J’aimerais partager le printemps avec quelqu’un de Joseph Morder (2008)

« À la demande du Festival Pocket Films, j’entreprends le tournage d’un journal filmé avec téléphone portable caméra ». En 2008, le cinéaste Joseph Morder poursuit son journal filmé, entrepris en 1967 en super-8, mais cette fois-ci avec un téléphone portable. L’image tremblotante et imparfaite de l’appareil colle parfaitement avec le propos du réalisateur puisqu’elle apparaît comme la matérialisation du caractère inévitablement fragmentaire et subjectif d’un témoignage intime.

Night Fishing de Park Chan-Wook et Chan-kyong Park (Janvier 2011)

En 2011, le cinéaste coréen Park Chan-Wook et son frangin Chan-kyong Park s’essayent eux aussi au tournage au smartphone. Le court métrage d’une trentaine de minutes est destiné à une distribution dans une dizaine de salles en Corée. Le smartphone donne une nouvelle dimension aux obsessions du cinéaste coréen qui tisse une histoire de fantômes. L’image pixellisée, tantôt terne (même si rehaussée à l’étalonnage) tantôt surexposée (les herbes sèches y sont jaunes fauves), donne à cette histoire de résurrection des airs de roman photo. 

Ceci n’est pas un film de Jafar Panahi et Mojtaba Mirtahmasb (Septembre 2011)

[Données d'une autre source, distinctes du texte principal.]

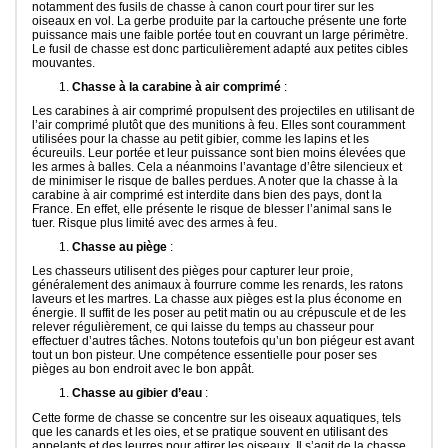
notamment des fusils de chasse à canon court pour tirer sur les
oiseaux en vol. La gerbe produite par la cartouche présente une forte
puissance mais une faible portée tout en couvrant un large périmètre.
Le fusil de chasse est donc particulièrement adapté aux petites cibles
mouvantes.
Chasse à la carabine à air comprimé
:
Les carabines à air comprimé propulsent des projectiles en utilisant de
l’air comprimé plutôt que des munitions à feu. Elles sont couramment
utilisées pour la chasse au petit gibier, comme les lapins et les
écureuils. Leur portée et leur puissance sont bien moins élevées que
les armes à balles. Cela a néanmoins l’avantage d’être silencieux et
de minimiser le risque de balles perdues. A noter que la chasse à la
carabine à air comprimé est interdite dans bien des pays, dont la
France. En effet, elle présente le risque de blesser l’animal sans le
tuer. Risque plus limité avec des armes à feu.
Chasse au piège
:
Les chasseurs utilisent des pièges pour capturer leur proie,
généralement des animaux à fourrure comme les renards, les ratons
laveurs et les martres. La chasse aux pièges est la plus économe en
énergie. Il suffit de les poser au petit matin ou au crépuscule et de les
relever régulièrement, ce qui laisse du temps au chasseur pour
effectuer d’autres tâches. Notons toutefois qu’un bon piégeur est avant
tout un bon pisteur. Une compétence essentielle pour poser ses
pièges au bon endroit avec le bon appât.
Chasse au gibier d’eau
:
Cette forme de chasse se concentre sur les oiseaux aquatiques, tels
que les canards et les oies, et se pratique souvent en utilisant des
appelants et des leurres pour attirer les oiseaux. Il s’agit de la chasse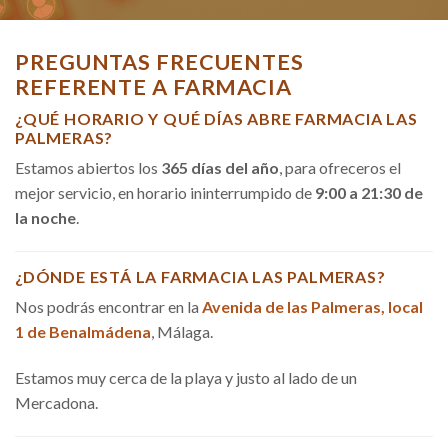
PREGUNTAS FRECUENTES
REFERENTE A FARMACIA
¿QUÉ HORARIO Y QUÉ DÍAS ABRE FARMACIA LAS
PALMERAS?
Estamos abiertos los
365 días del año
, para ofreceros el
mejor servicio, en horario ininterrumpido de
9:00 a 21:30 de
la noche
.
¿DÓNDE ESTÁ LA FARMACIA LAS PALMERAS?
Nos podrás encontrar en la
Avenida de las Palmeras, local
1 de Benalmádena
, Málaga.
Estamos muy cerca de la playa y justo al lado de un
Mercadona.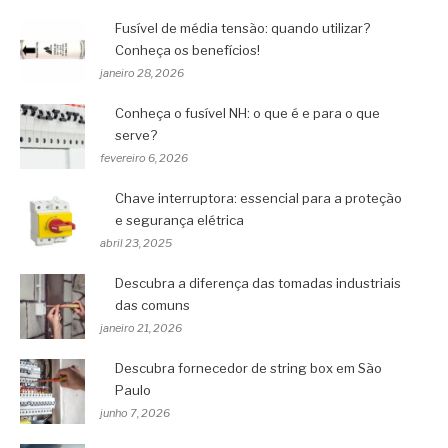
Fusível de média tensão: quando utilizar?
Conheça os benefícios!
janeiro 28, 2026
Conheça o fusível NH: o que é e para o que
serve?
fevereiro 6, 2026
Chave interruptora: essencial para a proteção
e segurança elétrica
abril 23, 2025
Descubra a diferença das tomadas industriais
das comuns
janeiro 21, 2026
Descubra fornecedor de string box em São
Paulo
junho 7, 2026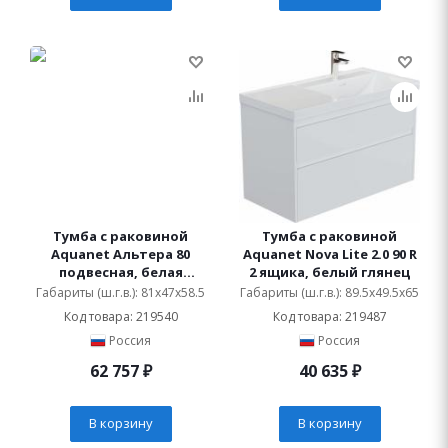
Тумба с раковиной
Тумба с раковиной
Aquanet Альтера 80
Aquanet Nova Lite 2.0 90 R
подвесная, белая
2 ящика, белый глянец
матовая
Габариты (ш.г.в.): 81x47x58.5
Габариты (ш.г.в.): 89.5x49.5x65
Код товара: 219540
Код товара: 219487
Россия
Россия
62 757
₽
40 635
₽
В корзину
В корзину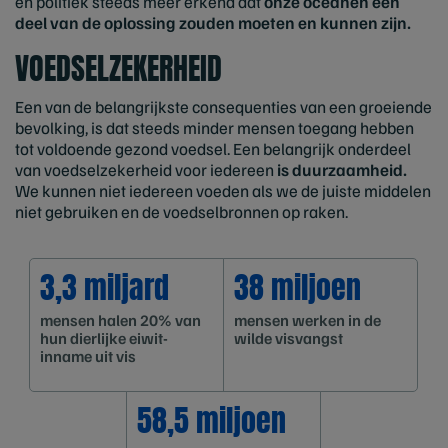
en politiek steeds meer erkend dat
onze oceanen een
deel van de oplossing zouden moeten en kunnen zijn.
VOEDSELZEKERHEID
Een van de belangrijkste consequenties van een groeiende
bevolking, is dat steeds minder mensen toegang hebben
tot voldoende gezond voedsel. Een belangrijk onderdeel
van voedselzekerheid voor iedereen
is duurzaamheid.
We kunnen niet iedereen voeden als we de juiste middelen
niet gebruiken en de voedselbronnen op raken.
3,3 miljard
38 miljoen
mensen halen 20% van
mensen werken in de
hun dierlijke eiwit-
wilde visvangst
inname uit vis
58,5 miljoen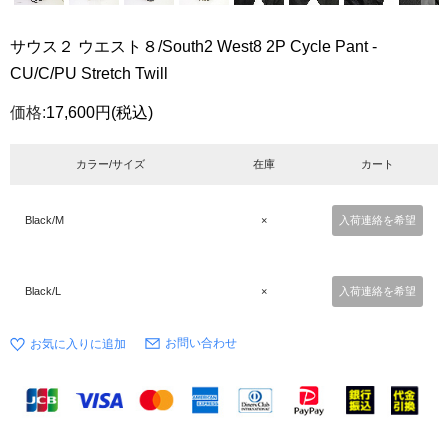
サウス２ ウエスト８/South2 West8 2P Cycle Pant -
CU/C/PU Stretch Twill
価格:
17,600円
(税込)
カラー/サイズ
在庫
カート
Black/M
×
入荷連絡を希望
Black/L
×
入荷連絡を希望
お問い合わせ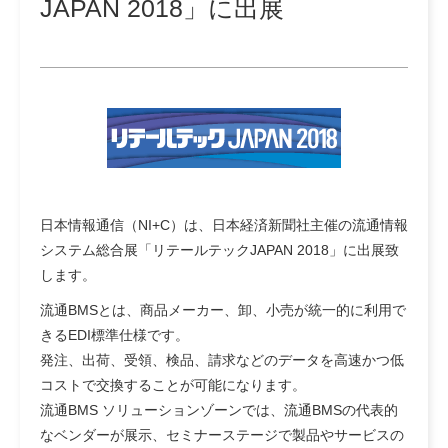
JAPAN 2018」に出展
日本情報通信（NI+C）は、日本経済新聞社主催の流通情報
システム総合展「リテールテックJAPAN 2018」に出展致
します。
流通BMSとは、商品メーカー、卸、⼩売が統⼀的に利⽤で
きるEDI標準仕様です。
発注、出荷、受領、検品、請求などのデータを高速かつ低
コストで交換することが可能になります。
流通BMS ソリューションゾーンでは、流通BMSの代表的
なベンダーが展⽰、セミナーステージで製品やサービスの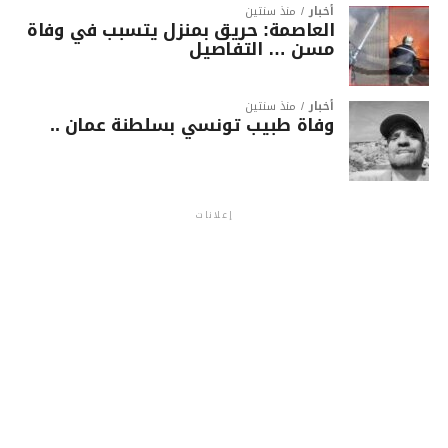
أخبار
منذ سنتين
العاصمة: حريق بمنزل يتسبب في وفاة
مسن … التفاصيل
أخبار
منذ سنتين
وفاة طبيب تونسي بسلطنة عمان ..
إعلانات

En 2010, le cinéaste Jafar Panahi est emprisonné par les autorités iraniennes puis libéré. En décembre, il est condamné à six ans de prison et reçoit l’interdiction d’exercer son métier de réalisateur. C’est dans ce contexte, que le cinéaste réalise, avec son ami le réalisateur Mojtaba Mirtahmasb, son long métrage Ceci n’est pas un film. Si le film n’est pas conçu à 100% avec le téléphone (il y a également une petite caméra), le smartphone, grâce auquel Panahi apprend les manifestations qui agitent le pays, lui permet de résister et de continuer à créer. 

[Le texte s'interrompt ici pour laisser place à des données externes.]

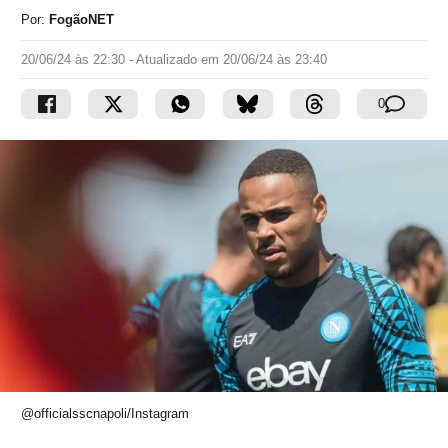
Por:
FogãoNET
20/06/24 às 22:30
- Atualizado em
20/06/24 às 23:40
0
@officialsscnapoli/Instagram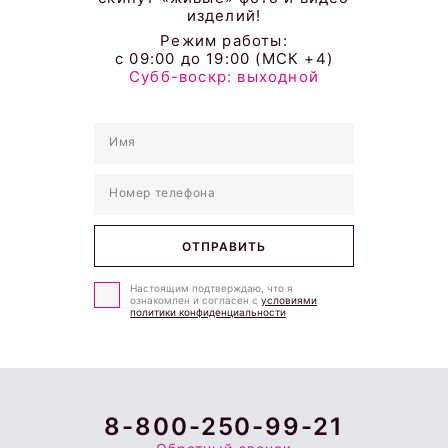
изделий!
Режим работы:
с 09:00 до 19:00 (МСК +4)
Субб-воскр: выходной
Колье белое золото
Жесткий браслет с
бриллианты
бриллиантами
Настоящим подтверждаю, что я
ознакомлен и согласен с
условиями
политики конфиденциальности
8-800-250-99-21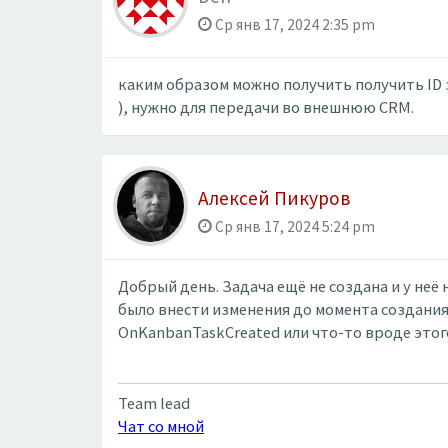
Ср янв 17, 2024 2:35 pm
каким образом можно получить получить ID 
), нужно для передачи во внешнюю CRM.
Алексей Пикуров
Ср янв 17, 2024 5:24 pm
Добрый день. Задача ещё не создана и у неё
было внести изменения до момента создания
OnKanbanTaskCreated или что-то вроде этог
Team lead
Чат со мной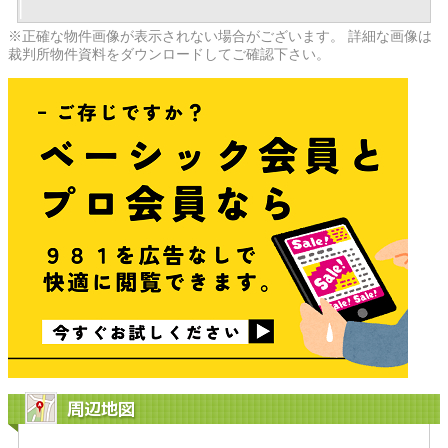
※正確な物件画像が表示されない場合がございます。 詳細な画像は
裁判所物件資料をダウンロードしてご確認下さい。
周辺地図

Olive de Hooman Khalili (Décembre 2011)

Bien souvent, le smartphone au cinéma apparaît comme un coup marketing censé accroître l’appétence pour un film. C’est un peu le cas de ce long métrage indé, Olive, au casting plutôt alléchant (Gena Rowland), présenté comme le premier film réalisé 100% avec un smartphone. Contrairement aux autres films cités plus haut, le réalisateur prend ici un parti pris esthétique plus naturaliste.

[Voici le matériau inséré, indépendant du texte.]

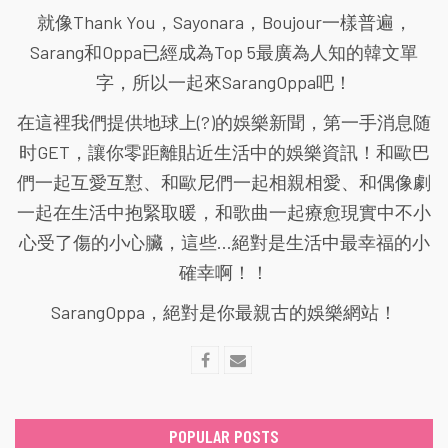
就像Thank You，Sayonara，Boujour一樣普遍，
Sarang和Oppa已經成為Top 5最廣為人知的韓文單
字，所以一起來SarangOppa吧！
在這裡我們提供地球上(?)的娛樂新聞，第一手消息随
时GET，讓你零距離貼近生活中的娛樂資訊！和歐巴
們一起互愛互懟、和歐尼們一起相親相愛、和偶像劇
一起在生活中抱緊取暖，和歌曲一起療愈現實中不小
心受了傷的小心臟，這些...絕對是生活中最幸福的小
確幸啊！！
SarangOppa，絕對是你最親古的娛樂網站！
POPULAR POSTS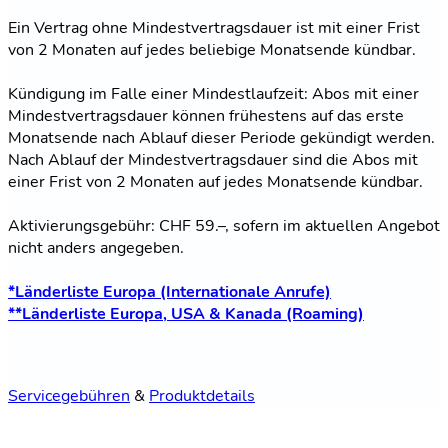
Ein Vertrag ohne Mindestvertragsdauer ist mit einer Frist
von 2 Monaten auf jedes beliebige Monatsende kündbar.
Kündigung im Falle einer Mindestlaufzeit: Abos mit einer
Mindestvertragsdauer können frühestens auf das erste
Monatsende nach Ablauf dieser Periode gekündigt werden.
Nach Ablauf der Mindestvertragsdauer sind die Abos mit
einer Frist von 2 Monaten auf jedes Monatsende kündbar.
Aktivierungsgebühr: CHF 59.–, sofern im aktuellen Angebot
nicht anders angegeben.
*Länderliste Europa (Internationale Anrufe)
**Länderliste Europa, USA & Kanada (Roaming)
Servicegebühren
&
Produktdetails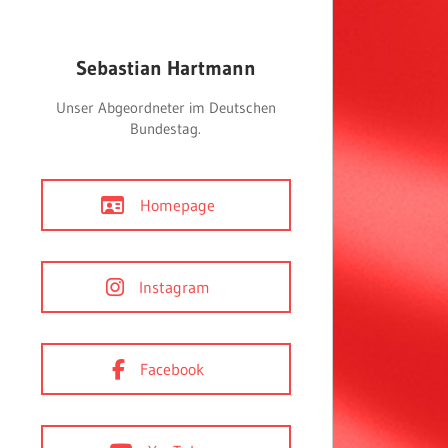
Sebastian Hartmann
Unser Abgeordneter im Deutschen
Bundestag.
Homepage
Instagram
Facebook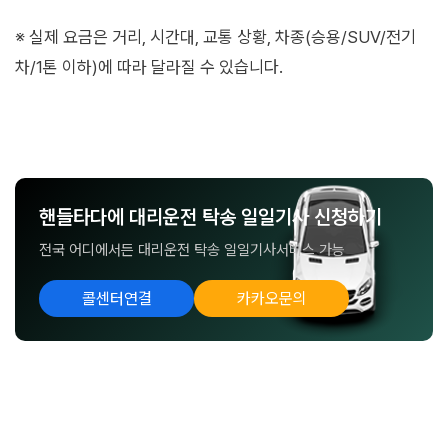
※ 실제 요금은 거리, 시간대, 교통 상황, 차종(승용/SUV/전기
차/1톤 이하)에 따라 달라질 수 있습니다.
핸들타다에 대리운전 탁송 일일기사 신청하기
전국 어디에서든 대리운전 탁송 일일기사서비스 가능
콜센터연결
카카오문의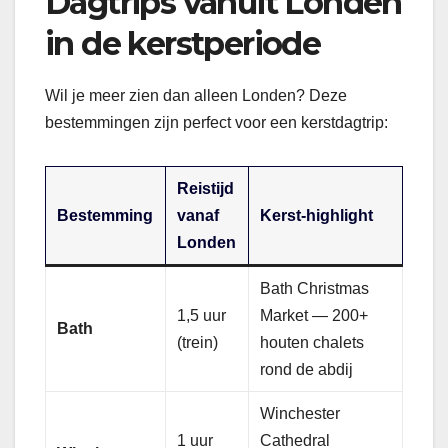
Dagtrips vanuit Londen
in de kerstperiode
Wil je meer zien dan alleen Londen? Deze
bestemmingen zijn perfect voor een kerstdagtrip:
Reistijd
Bestemming
vanaf
Kerst-highlight
Londen
Bath Christmas
1,5 uur
Market — 200+
Bath
(trein)
houten chalets
rond de abdij
Winchester
1 uur
Cathedral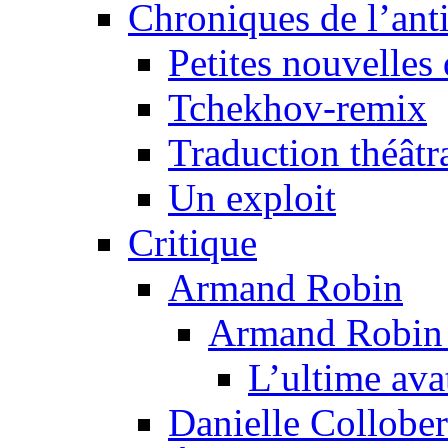
Chroniques de l’ant
Petites nouvelles 
Tchekhov-remix
Traduction théâtra
Un exploit
Critique
Armand Robin
Armand Robin e
L’ultime av
Danielle Collober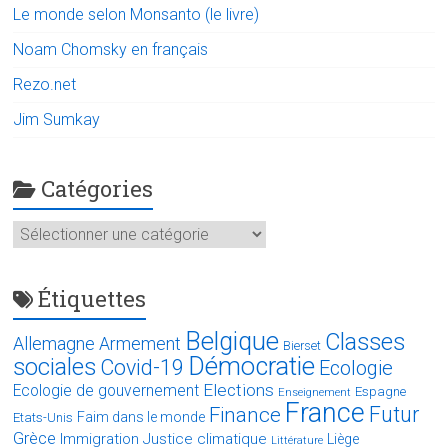
Le monde selon Monsanto (le livre)
Noam Chomsky en français
Rezo.net
Jim Sumkay
Catégories
Catégories
Étiquettes
Belgique
Classes
Allemagne
Armement
Bierset
Démocratie
sociales
Covid-19
Ecologie
Elections
Ecologie de gouvernement
Espagne
Enseignement
France
Futur
Finance
Faim dans le monde
Etats-Unis
Grèce
Immigration
Justice climatique
Liège
Littérature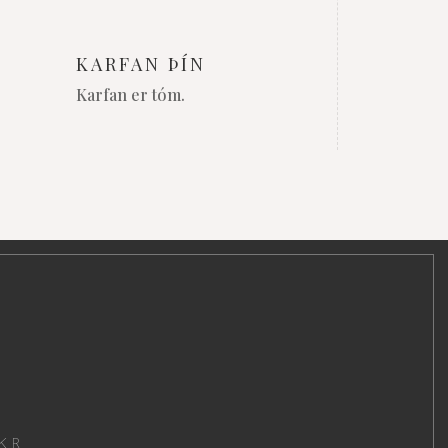
KARFAN ÞÍN
Karfan er tóm.
KR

Tangerine de Sean Baker (2015)

En 2015, Sean Baker crée le buzz à Sundance avec Tangerine, son quatrième long métrage tourné entièrement à l’iPhone (trois iPhones 5s plus exactement). Cette chronique sociale suit une histoire de vengeance dans les quartiers mal famés de Los Angeles. Si le réalisateur évoque un manque de moyen, son emploi de l’iPhone lui permet de capter furtivement l’effervescence de la ville et le passage de ses habitants.